Après avoir réussi à instaurer un système de couches lavables dans une dizaine de services de garde de Montréal, un organisme communautaire veut maintenant implanter le même procédé dans les CHSLD. Un projet controversé qui est loin de faire l’unanimité.
En septembre prochain, douze centres de la petite enfance (CPE) et garderies auront un système permanent de couches lavables, gracieuseté de la SODER, l’éco-quartier de l’arrondissement Rosemont–La Petite-Patrie.
Sur papier, le projet fait rêver. Fini le temps où les parents devaient fournir à la garderie les couches-culottes de leur enfant. Maintenant, à un coût minime (1 $ par jour), le service de garde fournit la couche, qui est ensuite nettoyée et réutilisée.
Au CPE Coeurs de l’île, dans Rosemont, on ne tarit pas d’éloges à l’endroit de cette pratique.
« J’adore ça, confie l’éducatrice Linda Comeau. Ça ne change rien pour nous et on sauvegarde l’environnement. Maintenant, on va même plus loin en compostant les matières fécales recueillies dans les couches. Mais une chance qu’on a l’appui de la SODER. Sans eux, rien de cela ne serait arrivé. »
Des couches pour les aînés
Fort de son succès, la SODER veut maintenant implanter le même système dans les centres d’hébergement et de soins de longue durée (CHSLD). Un projet-pilote, de concert avec le CSSS Lucille-Teasdale, pourrait débuter dès cet automne.
« On vise une implantation dans plusieurs CHSLD d’ici le printemps 2012 », confie le directeur général de l’organisme, Frédéric Bourrely.
Ce dernier s’avoue toutefois inquiet de l’impact que pourraient avoir sur son projet les nombreuses restrictions budgétaires imposées aux CSSS.
« Il faut être prêt à investir une certaine somme au départ, car une couche lavable coûte environ 15 $ l’unité. Mais ça a une durée de vie de deux à trois ans », fait valoir M. Bourrely.
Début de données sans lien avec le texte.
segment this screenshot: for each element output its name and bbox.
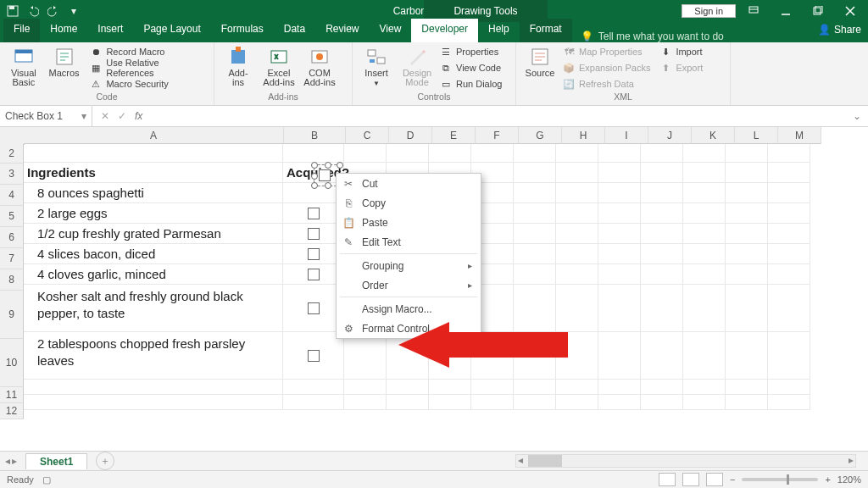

« Ce projet en vaut la peine, poursuit-il. Les couches occupent la troisième place des ordures dans les sites d’enfouissement, après le papier et le plastique. De plus, selon nos estimations, les aînés consomment davantage de couches que les bébés sur l’île de Montréal. »
Plus écolo ?
Malgré le fait que l’utilisation des couches lavables implique une certaine consommation d’énergie, notamment pour la manutention et le lavage, Frédéric Bourrely assure que cette option est plus « écolo » au bout du compte.
« Il n’y a rien de pire que le site d’enfouissement, point à la ligne. »
Quant à la propreté de ces couches réutilisables, ce dernier tient à se faire rassurant.
« Nous avons recours à un processus industriel sophistiqué qui comprend 16 étapes de lavage. Rassurez-vous. C’est propre, propre, propre. »
«Laissez-les plutôt aller à la toilette»
« Commençons donc par s’occuper correctement de nos aînés et les laisser aller à la toilette, avant de penser aux couches lavables », s’insurge Luc Vallerand, directeur de l’Association québécoise des retraités des secteurs publics et parapublics (AQRP).
Comme bien d’autres de ses collègues qui oeuvrent pour la défense des droits des aînés, ce dernier questionne la pertinence du projet de la SODER, alors que des « questions urgentes » ne sont toujours pas réglées dans les résidences pour personnes âgées.
« Il n’y a même pas assez de personnel dans les CHSLD pour changer les couches jetables des personnes âgées, plaide-t-il. On manque de ressources et les besoins essentiels des aînés ne sont pas comblés. »
« Disons que les préoccupations environnementales ne font pas partie de nos priorités », ironise-t-il.
Dignité
La question de la « dignité des aînés » pose également problème, fait aussi remarquer Danis Prud’homme, directeur général de la Fédération de l’âge d’or du Québec (FADOQ).
« On n’encourage pas le port de la couche, point. Il faudrait d’abord que l’on amène les gens à la toilette, plutôt que de passer par la solution facile de la couche, comme c’est le cas dans beaucoup d’endroits », affirme-t-il.
D’un côté comme de l’autre, les différentes associations de défense des aînés en appellent à la « prudence ».
« Avant de dire oui à tout cela, il faudrait d’abord effectuer une étude sérieuse pour savoir si ça vaut la peine au point de vue environnemental. Il faut aussi que les risques d’insalubrité soient pris en compte, avant de se lancer là-dedans tête première », soutient Paul Brunet, du Conseil pour la protection des malades.
Plus de 3,3 millions de Canadiens souffrent d’incontinence.